* Extracted material *
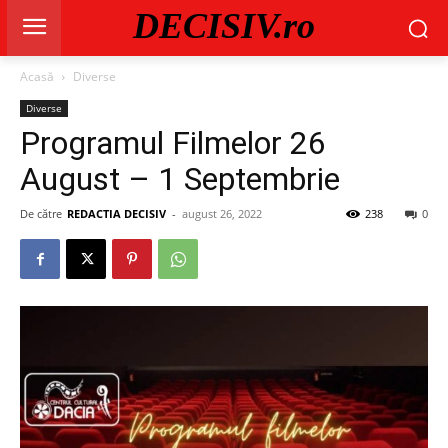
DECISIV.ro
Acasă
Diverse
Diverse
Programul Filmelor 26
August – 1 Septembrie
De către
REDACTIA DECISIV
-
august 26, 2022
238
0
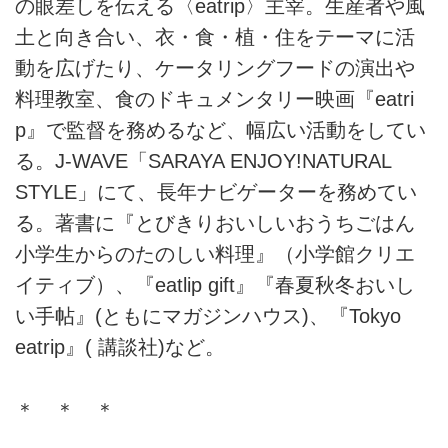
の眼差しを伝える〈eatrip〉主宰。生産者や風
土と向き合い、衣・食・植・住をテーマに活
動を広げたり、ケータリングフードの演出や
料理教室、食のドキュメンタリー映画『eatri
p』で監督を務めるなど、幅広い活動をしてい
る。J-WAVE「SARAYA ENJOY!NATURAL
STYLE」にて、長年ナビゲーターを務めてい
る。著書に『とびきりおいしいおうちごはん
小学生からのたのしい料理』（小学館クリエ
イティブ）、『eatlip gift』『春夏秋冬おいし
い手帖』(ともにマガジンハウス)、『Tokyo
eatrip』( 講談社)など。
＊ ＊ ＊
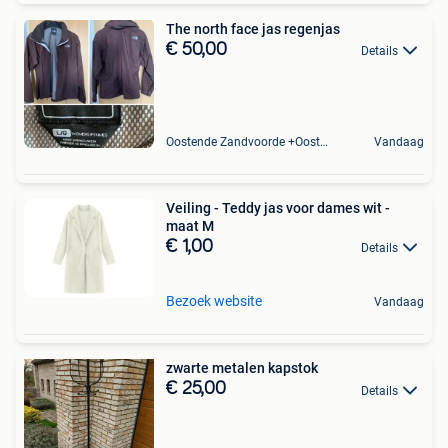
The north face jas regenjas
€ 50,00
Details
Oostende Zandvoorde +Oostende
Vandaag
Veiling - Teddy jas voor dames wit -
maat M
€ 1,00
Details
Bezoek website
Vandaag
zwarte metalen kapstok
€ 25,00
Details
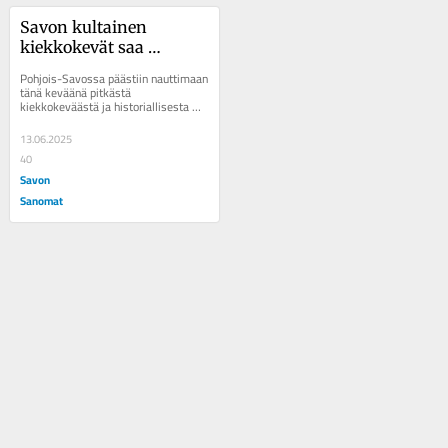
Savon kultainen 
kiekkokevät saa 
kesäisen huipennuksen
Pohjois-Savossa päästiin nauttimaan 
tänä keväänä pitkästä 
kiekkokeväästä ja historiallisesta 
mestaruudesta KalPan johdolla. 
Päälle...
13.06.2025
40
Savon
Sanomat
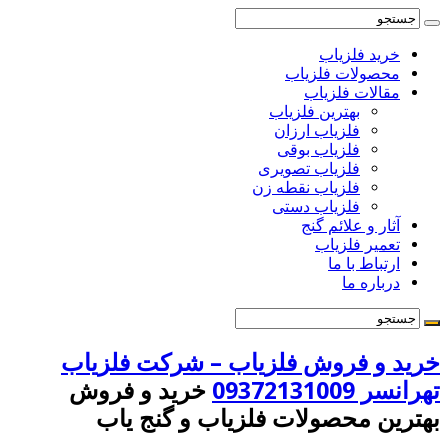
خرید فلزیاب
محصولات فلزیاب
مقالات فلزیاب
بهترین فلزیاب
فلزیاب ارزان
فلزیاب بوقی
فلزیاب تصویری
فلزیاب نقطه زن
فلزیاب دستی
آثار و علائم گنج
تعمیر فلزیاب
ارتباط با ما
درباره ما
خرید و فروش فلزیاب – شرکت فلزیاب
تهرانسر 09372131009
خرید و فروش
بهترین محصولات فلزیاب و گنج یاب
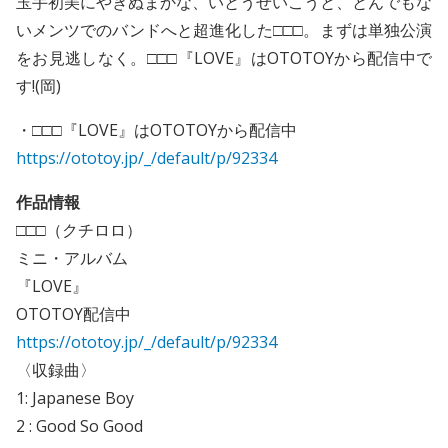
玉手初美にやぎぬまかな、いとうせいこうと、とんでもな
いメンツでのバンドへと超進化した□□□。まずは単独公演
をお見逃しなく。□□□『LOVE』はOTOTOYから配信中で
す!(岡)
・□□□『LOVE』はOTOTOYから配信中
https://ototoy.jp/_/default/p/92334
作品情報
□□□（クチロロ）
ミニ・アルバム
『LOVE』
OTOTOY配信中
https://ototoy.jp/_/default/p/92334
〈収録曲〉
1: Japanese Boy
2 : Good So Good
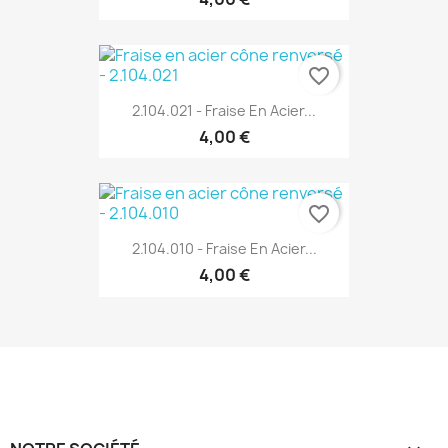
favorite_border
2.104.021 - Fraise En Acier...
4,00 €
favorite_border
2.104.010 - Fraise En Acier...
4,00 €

* What is expected *
Transcribe the listing above in full. Pictures are not part of the copy.

* Response *
DECISIV.ro
Acasă
Diverse
Diverse
Programul Filmelor 26
August – 1 Septembrie
De către
REDACTIA DECISIV
-
august 26, 2022
238
0
の眼差しを伝える〈eatrip〉主宰。生産者や風
土と向き合い、衣・食・植・住をテーマに活
動を広げたり、ケータリングフードの演出や
料理教室、食のドキュメンタリー映画『eatri
p』で監督を務めるなど、幅広い活動をしてい
る。J-WAVE「SARAYA ENJOY!NATURAL
STYLE」にて、長年ナビゲーターを務めてい
る。著書に『とびきりおいしいおうちごはん
小学生からのたのしい料理』（小学館クリエ
イティブ）、『eatlip gift』『春夏秋冬おいし
い手帖』(ともにマガジンハウス)、『Tokyo
eatrip』( 講談社)など。
＊ ＊ ＊
The north face jas regenjas
€ 50,00
Details
Oostende Zandvoorde +Oostende
Vandaag
Veiling - Teddy jas voor dames wit -
maat M
€ 1,00
Details
Bezoek website
Vandaag
zwarte metalen kapstok
€ 25,00
Details
Savon kultainen 
kiekkokevät saa 
kesäisen huipennuksen
Pohjois-Savossa päästiin nauttimaan 
tänä keväänä pitkästä 
kiekkokeväästä ja historiallisesta 
mestaruudesta KalPan johdolla. 
Päälle...
13.06.2025
40
Savon
Sanomat
خرید فلزیاب
محصولات فلزیاب
مقالات فلزیاب
بهترین فلزیاب
فلزیاب ارزان
فلزیاب بوقی
فلزیاب تصویری
فلزیاب نقطه زن
فلزیاب دستی
آثار و علائم گنج
تعمیر فلزیاب
ارتباط با ما
درباره ما
خرید و فروش فلزیاب – شرکت فلزیاب
تهرانسر 09372131009
خرید و فروش
بهترین محصولات فلزیاب و گنج یاب
玉手初美にやぎぬまかな、いとうせいこうと、とんでもな
いメンツでのバンドへと超進化した□□□。まずは単独公演
をお見逃しなく。□□□『LOVE』はOTOTOYから配信中で
す!(岡)
・□□□『LOVE』はOTOTOYから配信中
https://ototoy.jp/_/default/p/92334
作品情報
□□□（クチロロ）
ミニ・アルバム
『LOVE』
OTOTOY配信中
https://ototoy.jp/_/default/p/92334
〈収録曲〉
1: Japanese Boy
2 : Good So Good
favorite_border
2.104.021 - Fraise En Acier...
4,00 €
favorite_border
2.104.010 - Fraise En Acier...
4,00 €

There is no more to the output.